Action item: Repeat the data below exactly, dropping any pictures it holds.

Entries provided:

---+---

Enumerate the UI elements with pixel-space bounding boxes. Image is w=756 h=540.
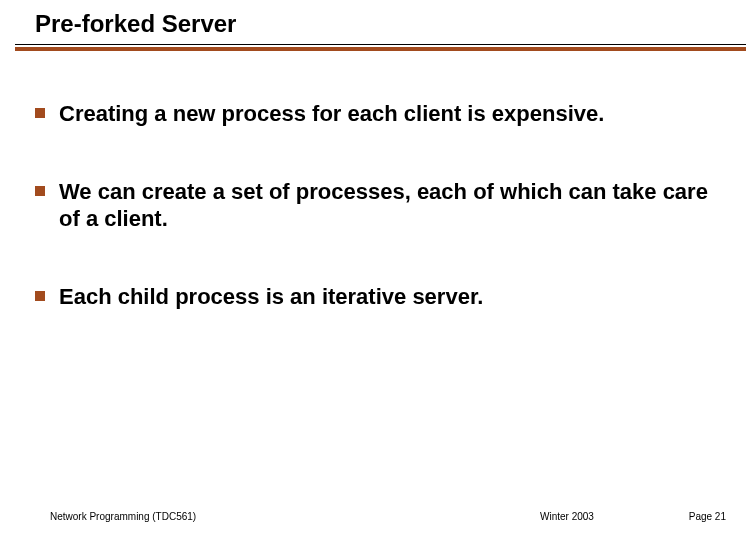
footer-course: Network Programming (TDC561) xyxy=(50,511,196,522)
divider-thin-line xyxy=(15,44,746,45)
title-area: Pre-forked Server xyxy=(35,10,236,38)
bullet-item: Creating a new process for each client i… xyxy=(35,100,716,128)
bullet-text: We can create a set of processes, each o… xyxy=(59,178,716,233)
square-bullet-icon xyxy=(35,108,45,118)
footer-page: Page 21 xyxy=(689,511,726,522)
title-divider xyxy=(15,44,746,50)
divider-thick-line xyxy=(15,47,746,51)
square-bullet-icon xyxy=(35,186,45,196)
bullet-item: Each child process is an iterative serve… xyxy=(35,283,716,311)
footer-term: Winter 2003 xyxy=(540,511,594,522)
slide: Pre-forked Server Creating a new process… xyxy=(0,0,756,540)
content-area: Creating a new process for each client i… xyxy=(35,100,716,360)
square-bullet-icon xyxy=(35,291,45,301)
bullet-item: We can create a set of processes, each o… xyxy=(35,178,716,233)
bullet-text: Creating a new process for each client i… xyxy=(59,100,604,128)
footer: Network Programming (TDC561) Winter 2003… xyxy=(0,504,756,522)
bullet-text: Each child process is an iterative serve… xyxy=(59,283,483,311)
slide-title: Pre-forked Server xyxy=(35,10,236,38)
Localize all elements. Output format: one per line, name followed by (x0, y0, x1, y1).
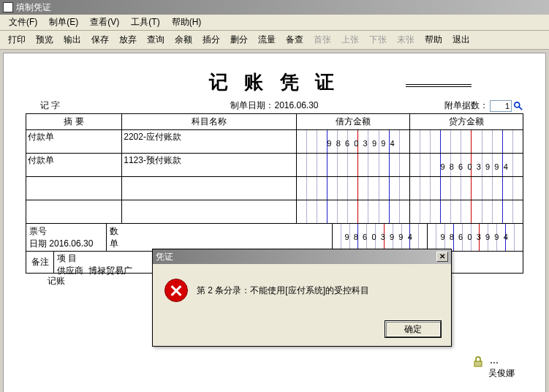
cell-summary[interactable]: 付款单 (26, 154, 122, 177)
cell-credit[interactable] (409, 177, 523, 200)
tool-export[interactable]: 输出 (58, 34, 86, 46)
tool-help[interactable]: 帮助 (420, 34, 447, 46)
col-debit: 借方金额 (296, 114, 409, 130)
cell-subject[interactable]: 2202-应付账款 (122, 130, 297, 154)
tool-query[interactable]: 查询 (142, 34, 170, 46)
supplier-name: 博禄贸易广 (88, 265, 132, 276)
document-title: 记 账 凭 证 (26, 69, 523, 95)
table-row[interactable]: 付款单1123-预付账款98603994 (26, 154, 523, 177)
attachment-label: 附单据数： (444, 99, 488, 112)
tool-flow[interactable]: 流量 (253, 34, 281, 46)
tool-print[interactable]: 打印 (3, 34, 31, 46)
debit-total: 98603994 (333, 224, 428, 251)
cell-debit[interactable] (296, 154, 409, 177)
tool-prev: 上张 (336, 34, 364, 46)
tool-last: 末张 (392, 34, 420, 46)
cell-summary[interactable] (26, 200, 122, 224)
tool-first: 首张 (308, 34, 336, 46)
cell-credit[interactable] (409, 200, 523, 224)
menu-voucher[interactable]: 制单(E) (43, 16, 84, 29)
cell-subject[interactable] (122, 177, 297, 200)
remark-label: 备注 (26, 252, 54, 273)
cell-debit[interactable] (296, 177, 409, 200)
cell-subject[interactable]: 1123-预付账款 (122, 154, 297, 177)
date-label: 制单日期： (230, 100, 274, 110)
table-row[interactable] (26, 200, 523, 224)
tool-preview[interactable]: 预览 (31, 34, 58, 46)
footer-totals: 票号 日期 2016.06.30 数 单 98603994 98603994 (26, 224, 523, 252)
tool-delete[interactable]: 删分 (225, 34, 253, 46)
tool-abandon[interactable]: 放弃 (114, 34, 142, 46)
tool-insert[interactable]: 插分 (197, 34, 225, 46)
svg-rect-2 (474, 361, 482, 366)
voucher-table: 摘 要 科目名称 借方金额 贷方金额 付款单2202-应付账款98603994付… (26, 113, 523, 224)
menu-view[interactable]: 查看(V) (84, 16, 125, 29)
dialog-message: 第 2 条分录：不能使用[应付系统]的受控科目 (197, 284, 369, 297)
dialog-close-button[interactable]: ✕ (436, 252, 448, 262)
cell-subject[interactable] (122, 200, 297, 224)
menubar: 文件(F) 制单(E) 查看(V) 工具(T) 帮助(H) (0, 15, 549, 31)
foot-date-label: 日期 (29, 238, 47, 249)
error-dialog: 凭证 ✕ 第 2 条分录：不能使用[应付系统]的受控科目 确定 (152, 249, 452, 347)
col-summary: 摘 要 (26, 114, 122, 130)
voucher-date: 制单日期：2016.06.30 (143, 99, 406, 112)
tool-exit[interactable]: 退出 (447, 34, 475, 46)
date-value: 2016.06.30 (274, 100, 318, 110)
qty-label: 数 (110, 225, 329, 238)
voucher-type-label: 记 字 (26, 99, 143, 112)
title-underline (406, 84, 472, 85)
tool-memo[interactable]: 备查 (281, 34, 308, 46)
dialog-ok-button[interactable]: 确定 (385, 321, 441, 337)
tool-next: 下张 (364, 34, 392, 46)
lock-icon (472, 356, 484, 368)
reviewer-name: 吴俊娜 (488, 367, 515, 380)
col-credit: 贷方金额 (409, 114, 523, 130)
cell-credit[interactable] (409, 130, 523, 154)
tool-balance[interactable]: 余额 (170, 34, 197, 46)
menu-tools[interactable]: 工具(T) (125, 16, 165, 29)
foot-date: 2016.06.30 (49, 238, 93, 249)
tool-save[interactable]: 保存 (86, 34, 114, 46)
col-subject: 科目名称 (122, 114, 297, 130)
cell-debit[interactable] (296, 200, 409, 224)
more-icon[interactable]: ⋯ (490, 358, 499, 368)
cell-summary[interactable] (26, 177, 122, 200)
credit-total: 98603994 (428, 224, 523, 251)
cell-summary[interactable]: 付款单 (26, 130, 122, 154)
window-titlebar: 填制凭证 (0, 0, 549, 15)
app-icon (3, 2, 13, 12)
window-title: 填制凭证 (16, 1, 546, 14)
menu-help[interactable]: 帮助(H) (166, 16, 208, 29)
title-underline-2 (406, 86, 472, 87)
svg-point-0 (515, 102, 520, 107)
supplier-label: 供应商 (57, 265, 83, 276)
dialog-title: 凭证 (156, 251, 436, 263)
menu-file[interactable]: 文件(F) (3, 16, 43, 29)
toolbar: 打印 预览 输出 保存 放弃 查询 余额 插分 删分 流量 备查 首张 上张 下… (0, 31, 549, 50)
table-row[interactable]: 付款单2202-应付账款98603994 (26, 130, 523, 154)
search-icon[interactable] (513, 101, 523, 111)
attachment-input[interactable] (490, 100, 512, 112)
journal-label: 记账 (48, 275, 91, 287)
table-row[interactable] (26, 177, 523, 200)
cell-debit[interactable]: 98603994 (296, 130, 409, 154)
svg-line-1 (519, 106, 522, 109)
error-icon (164, 279, 188, 302)
cell-credit[interactable]: 98603994 (409, 154, 523, 177)
bill-no-label: 票号 (29, 225, 103, 238)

---+---

Result of this exercise:
Enumerate the UI elements with pixel-space bounding boxes. Image is w=756 h=540.
footer-course: Network Programming (TDC561) xyxy=(50,511,196,522)
divider-thin-line xyxy=(15,44,746,45)
title-area: Pre-forked Server xyxy=(35,10,236,38)
bullet-item: Creating a new process for each client i… xyxy=(35,100,716,128)
bullet-text: We can create a set of processes, each o… xyxy=(59,178,716,233)
square-bullet-icon xyxy=(35,108,45,118)
footer-page: Page 21 xyxy=(689,511,726,522)
title-divider xyxy=(15,44,746,50)
divider-thick-line xyxy=(15,47,746,51)
square-bullet-icon xyxy=(35,186,45,196)
bullet-item: Each child process is an iterative serve… xyxy=(35,283,716,311)
footer-term: Winter 2003 xyxy=(540,511,594,522)
slide: Pre-forked Server Creating a new process… xyxy=(0,0,756,540)
content-area: Creating a new process for each client i… xyxy=(35,100,716,360)
square-bullet-icon xyxy=(35,291,45,301)
bullet-item: We can create a set of processes, each o… xyxy=(35,178,716,233)
bullet-text: Creating a new process for each client i… xyxy=(59,100,604,128)
footer: Network Programming (TDC561) Winter 2003… xyxy=(0,504,756,522)
bullet-text: Each child process is an iterative serve… xyxy=(59,283,483,311)
slide-title: Pre-forked Server xyxy=(35,10,236,38)
Localize all elements. Output format: one per line, name followed by (x0, y0, x1, y1).
cell-summary[interactable]: 付款单 (26, 154, 122, 177)
cell-credit[interactable] (409, 177, 523, 200)
tool-export[interactable]: 输出 (58, 34, 86, 46)
tool-help[interactable]: 帮助 (420, 34, 447, 46)
col-debit: 借方金额 (296, 114, 409, 130)
cell-subject[interactable]: 2202-应付账款 (122, 130, 297, 154)
tool-query[interactable]: 查询 (142, 34, 170, 46)
supplier-name: 博禄贸易广 (88, 265, 132, 276)
document-title: 记 账 凭 证 (26, 69, 523, 95)
table-row[interactable]: 付款单1123-预付账款98603994 (26, 154, 523, 177)
attachment-label: 附单据数： (444, 99, 488, 112)
tool-flow[interactable]: 流量 (253, 34, 281, 46)
tool-print[interactable]: 打印 (3, 34, 31, 46)
debit-total: 98603994 (333, 224, 428, 251)
cell-debit[interactable] (296, 154, 409, 177)
tool-prev: 上张 (336, 34, 364, 46)
tool-last: 末张 (392, 34, 420, 46)
cell-summary[interactable] (26, 200, 122, 224)
tool-first: 首张 (308, 34, 336, 46)
cell-credit[interactable] (409, 200, 523, 224)
menu-voucher[interactable]: 制单(E) (43, 16, 84, 29)
cell-subject[interactable] (122, 177, 297, 200)
remark-label: 备注 (26, 252, 54, 273)
cell-debit[interactable] (296, 177, 409, 200)
cell-subject[interactable]: 1123-预付账款 (122, 154, 297, 177)
date-label: 制单日期： (230, 100, 274, 110)
table-row[interactable] (26, 200, 523, 224)
tool-preview[interactable]: 预览 (31, 34, 58, 46)
footer-totals: 票号 日期 2016.06.30 数 单 98603994 98603994 (26, 224, 523, 252)
tool-delete[interactable]: 删分 (225, 34, 253, 46)
tool-abandon[interactable]: 放弃 (114, 34, 142, 46)
tool-insert[interactable]: 插分 (197, 34, 225, 46)
svg-rect-2 (474, 361, 482, 366)
voucher-table: 摘 要 科目名称 借方金额 贷方金额 付款单2202-应付账款98603994付… (26, 113, 523, 224)
menu-view[interactable]: 查看(V) (84, 16, 125, 29)
dialog-message: 第 2 条分录：不能使用[应付系统]的受控科目 (197, 284, 369, 297)
dialog-close-button[interactable]: ✕ (436, 252, 448, 262)
cell-subject[interactable] (122, 200, 297, 224)
menubar: 文件(F) 制单(E) 查看(V) 工具(T) 帮助(H) (0, 15, 549, 31)
foot-date-label: 日期 (29, 238, 47, 249)
error-dialog: 凭证 ✕ 第 2 条分录：不能使用[应付系统]的受控科目 确定 (152, 249, 452, 347)
col-summary: 摘 要 (26, 114, 122, 130)
voucher-date: 制单日期：2016.06.30 (143, 99, 406, 112)
tool-exit[interactable]: 退出 (447, 34, 475, 46)
date-value: 2016.06.30 (274, 100, 318, 110)
qty-label: 数 (110, 225, 329, 238)
voucher-type-label: 记 字 (26, 99, 143, 112)
title-underline (406, 84, 472, 85)
tool-memo[interactable]: 备查 (281, 34, 308, 46)
dialog-ok-button[interactable]: 确定 (385, 321, 441, 337)
tool-next: 下张 (364, 34, 392, 46)
lock-icon (472, 356, 484, 368)
reviewer-name: 吴俊娜 (488, 367, 515, 380)
col-credit: 贷方金额 (409, 114, 523, 130)
cell-credit[interactable] (409, 130, 523, 154)
tool-balance[interactable]: 余额 (170, 34, 197, 46)
menu-tools[interactable]: 工具(T) (125, 16, 165, 29)
foot-date: 2016.06.30 (49, 238, 93, 249)
tool-save[interactable]: 保存 (86, 34, 114, 46)
col-subject: 科目名称 (122, 114, 297, 130)
cell-debit[interactable] (296, 200, 409, 224)
more-icon[interactable]: ⋯ (490, 358, 499, 368)
cell-summary[interactable] (26, 177, 122, 200)
credit-total: 98603994 (428, 224, 523, 251)
cell-summary[interactable]: 付款单 (26, 130, 122, 154)
window-titlebar: 填制凭证 (0, 0, 549, 15)
app-icon (3, 2, 13, 12)
window-title: 填制凭证 (16, 1, 546, 14)
menu-help[interactable]: 帮助(H) (166, 16, 208, 29)
title-underline-2 (406, 86, 472, 87)
svg-point-0 (515, 102, 520, 107)
supplier-label: 供应商 (57, 265, 83, 276)
dialog-title: 凭证 (156, 251, 436, 263)
menu-file[interactable]: 文件(F) (3, 16, 43, 29)
toolbar: 打印 预览 输出 保存 放弃 查询 余额 插分 删分 流量 备查 首张 上张 下… (0, 31, 549, 50)
table-row[interactable]: 付款单2202-应付账款98603994 (26, 130, 523, 154)
search-icon[interactable] (513, 101, 523, 111)
attachment-input[interactable] (490, 100, 512, 112)
journal-label: 记账 (48, 275, 91, 287)
table-row[interactable] (26, 177, 523, 200)
cell-debit[interactable]: 98603994 (296, 130, 409, 154)
svg-line-1 (519, 106, 522, 109)
error-icon (164, 279, 188, 302)
cell-credit[interactable]: 98603994 (409, 154, 523, 177)
bill-no-label: 票号 (29, 225, 103, 238)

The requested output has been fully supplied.